Postulate 4 (Born’s Rule)

If a system is in state \ket{\psi}, then the probability of outcome \ket{a} from a measurement is \text{pr}(a) = |\left\langle a | \psi \right\rangle|^2.

As an important corrolary of Born’s rule, we should certainly insist that the total probability of all possible outcomes is equal to 1, or 1 = \sum_i |\left\langle a_i | \psi \right\rangle|^2 = \bra{\psi} \left( \sum_i \ket{a_i} \left\langle a_i | \psi \right\rangle \right) = \left\langle \psi | \psi \right\rangle. This is why we required that all physical states should be normalized above (or, if we don’t include it in postulate 1, we find that it is enforced on us here.)

If we repeat a measurement many times, the average value of the measurement is given by the expectation value: \left\langle \hat{A} \right\rangle = \sum_i \text{pr}(a_i) a_i \\ = \sum_i |\left\langle a_i | \psi \right\rangle|^2 a_i \\ = \sum_i \left\langle \psi | a_i \right\rangle a_i \left\langle a_i | \psi \right\rangle \\ = \sum_i \bra{\psi} \hat{A} \ket{a_i} \left\langle a_i | \psi \right\rangle \\ = \bra{\psi} \hat{A} \ket{\psi}. The spread in these measurements (the width of the distribution) is also interesting, and is determined by the variance \left\langle \hat{A}{}^2 \right\rangle - \left\langle \hat{A} \right\rangle{}^2, which we can evaluate similarly by sandwiching with the state vector \ket{\psi}.

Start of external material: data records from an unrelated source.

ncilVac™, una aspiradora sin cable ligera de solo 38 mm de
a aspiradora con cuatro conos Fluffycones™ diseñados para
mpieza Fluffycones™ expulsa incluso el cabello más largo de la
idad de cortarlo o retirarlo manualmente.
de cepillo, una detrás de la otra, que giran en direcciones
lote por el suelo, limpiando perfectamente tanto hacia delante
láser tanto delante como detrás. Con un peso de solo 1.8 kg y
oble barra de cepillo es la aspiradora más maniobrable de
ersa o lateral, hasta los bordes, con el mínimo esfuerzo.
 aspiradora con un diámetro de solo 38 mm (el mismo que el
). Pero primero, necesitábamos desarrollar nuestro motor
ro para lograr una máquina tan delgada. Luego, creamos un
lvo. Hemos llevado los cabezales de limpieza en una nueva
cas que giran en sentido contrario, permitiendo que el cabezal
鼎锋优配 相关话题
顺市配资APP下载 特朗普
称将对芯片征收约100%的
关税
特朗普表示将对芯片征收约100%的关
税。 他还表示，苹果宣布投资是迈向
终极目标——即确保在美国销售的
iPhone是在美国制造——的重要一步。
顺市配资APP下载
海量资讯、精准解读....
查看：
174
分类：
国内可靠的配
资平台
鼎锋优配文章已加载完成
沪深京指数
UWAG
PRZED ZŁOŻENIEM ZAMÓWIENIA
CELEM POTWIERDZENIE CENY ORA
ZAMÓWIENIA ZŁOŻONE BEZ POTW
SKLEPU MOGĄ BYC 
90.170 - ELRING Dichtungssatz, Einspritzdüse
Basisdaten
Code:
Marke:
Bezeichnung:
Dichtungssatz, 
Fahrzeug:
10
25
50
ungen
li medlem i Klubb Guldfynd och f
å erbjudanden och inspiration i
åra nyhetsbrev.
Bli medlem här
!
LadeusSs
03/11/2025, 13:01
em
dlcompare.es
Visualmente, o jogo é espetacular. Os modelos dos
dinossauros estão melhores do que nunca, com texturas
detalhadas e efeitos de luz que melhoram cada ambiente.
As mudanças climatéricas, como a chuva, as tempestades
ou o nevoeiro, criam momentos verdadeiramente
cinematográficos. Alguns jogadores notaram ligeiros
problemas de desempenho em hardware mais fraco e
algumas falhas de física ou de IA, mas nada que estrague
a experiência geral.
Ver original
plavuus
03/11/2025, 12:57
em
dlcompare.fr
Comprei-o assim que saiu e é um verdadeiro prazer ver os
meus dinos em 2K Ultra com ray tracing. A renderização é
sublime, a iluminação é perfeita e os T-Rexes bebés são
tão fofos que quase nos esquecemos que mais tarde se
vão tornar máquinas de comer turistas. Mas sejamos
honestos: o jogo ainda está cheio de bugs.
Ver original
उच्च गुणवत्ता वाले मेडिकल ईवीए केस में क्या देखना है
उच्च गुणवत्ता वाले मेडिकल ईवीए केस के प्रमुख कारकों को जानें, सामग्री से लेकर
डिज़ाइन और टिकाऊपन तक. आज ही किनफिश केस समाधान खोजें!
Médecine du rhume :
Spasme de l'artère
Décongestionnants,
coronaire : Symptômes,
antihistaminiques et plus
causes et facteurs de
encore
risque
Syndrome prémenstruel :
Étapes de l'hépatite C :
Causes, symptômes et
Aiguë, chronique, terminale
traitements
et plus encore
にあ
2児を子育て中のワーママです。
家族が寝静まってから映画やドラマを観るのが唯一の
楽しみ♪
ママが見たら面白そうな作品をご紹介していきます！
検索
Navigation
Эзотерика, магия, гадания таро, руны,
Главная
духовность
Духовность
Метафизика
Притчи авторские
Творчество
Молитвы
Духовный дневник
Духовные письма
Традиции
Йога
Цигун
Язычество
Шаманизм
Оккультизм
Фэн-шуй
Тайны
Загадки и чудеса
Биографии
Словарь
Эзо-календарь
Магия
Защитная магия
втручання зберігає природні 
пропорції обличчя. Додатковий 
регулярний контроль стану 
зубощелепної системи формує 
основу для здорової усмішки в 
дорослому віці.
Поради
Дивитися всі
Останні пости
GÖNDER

Postulate 5{}^* (time evolution)

The states of a quantum mechanical system evolve in time according to the Schrödinger equation, i\hbar \frac{\partial}{\partial t} \ket{\psi(t)} = \hat{H} \ket{\psi(t)},

where \hat{H} is the Hamiltonian operator.

For completeness, I am stating the time evolution postulate here, but we need to define the Hamiltonian operator to understand it. We will come back to this a little bit later. (The asterisk is due to some subtleties about how time evolution is defined, which again, we’ll come back to.)

Finally, some references include a sixth postulate known as the symmetrization postulate, which has to do with the behavior of identical particles, depending on whether they are fermions or bosons (which leads to famous results such as the Pauli exclusion principle.) We will come back to identical particles much later in the class. In my notes, I am not including this as a sixth postulate, because in relativistic quantum mechanics (i.e. quantum field theory), symmetrization can be derived from a deeper result known as the spin-statistics theorem.